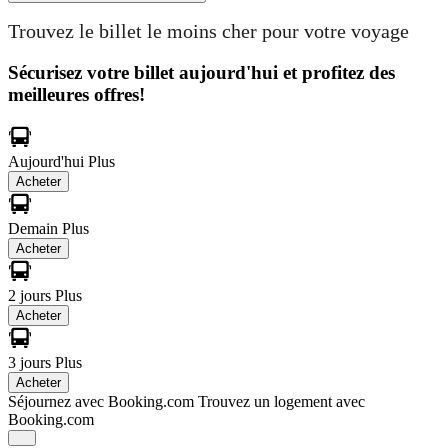
Trouvez le billet le moins cher pour votre voyage
Sécurisez votre billet aujourd'hui et profitez des
meilleures offres!
Aujourd'hui
Plus
Acheter
Demain
Plus
Acheter
2 jours
Plus
Acheter
3 jours
Plus
Acheter
Séjournez avec Booking.com
Trouvez un logement avec
Booking.com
────
• _Work order_:
A faithful copy is needed: reproduce all of the data above, leaving the pictures out.

• _Response for this exercise_:
Trouvez le billet le moins cher pour votre voyage
Sécurisez votre billet aujourd'hui et profitez des
meilleures offres!
Aujourd'hui
Plus
Acheter
Demain
Plus
Acheter
2 jours
Plus
Acheter
3 jours
Plus
Acheter
Séjournez avec Booking.com
Trouvez un logement avec
Booking.com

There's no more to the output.